#Amazon 's #Athena data engine brings interactive #SQL queries to S3. It's based on an #opensource framework that #Teradata and others also employ. #AWS
As it tries to extend its cloud computing lead, Amazon Web Services continues to fill out its data infrastructure -- this time with a new query service.
Athena, a data engine that performs SQL queries on data inside Amazon Simple Storage Service, or S3, is the latest addition to an ever-growing cloud data lineup.

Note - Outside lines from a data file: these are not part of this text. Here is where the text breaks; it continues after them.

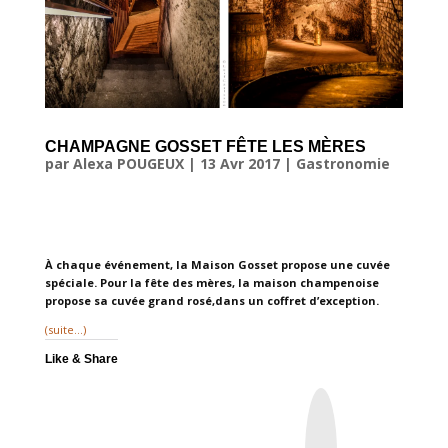
CHAMPAGNE GOSSET FÊTE LES MÈRES
par
Alexa POUGEUX
|
13 Avr 2017
|
Gastronomie
À chaque événement, la Maison Gosset propose une cuvée
spéciale. Pour la fête des mères, la maison champenoise
propose sa cuvée grand rosé,dans un coffret d’exception.
(suite…)
Like & Share
I
n
s
t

Along with some competitive packages, the software heralds more interactive querying of data on cloud.
The pricing for Athena is simple: $5 per terabyte of data scanned in a query. Such pay-by-query pricing may become the norm on the cloud. #Google, for example, has stated pricing of $5 per terabyte for its BigQuery analytics data warehouse service.
Athena works on data in place in S3, including CSV, JSON ORC and Parquet formats. It is "serverless," existing only at runtime as a service and not requiring long-running infrastructure or ongoing management, according to Amazon Web Services (AWS).
Because it has little footprint, Athena's work could be described as spin-ups -- or transient jobs. It's there only when needed.
"With Athena, users will pay only for the queries, rather than for the underlying infrastructure or data integration services," said Matt Aslett, a research director at 451 Research.
Aslett cited potential advantages to querying data in cloud storage, in comparison with querying data stored in Hadoop cloud services or Amazon Elastic Compute Cloud. These advantages include a lower cost for storing data in S3 and ease of scaling.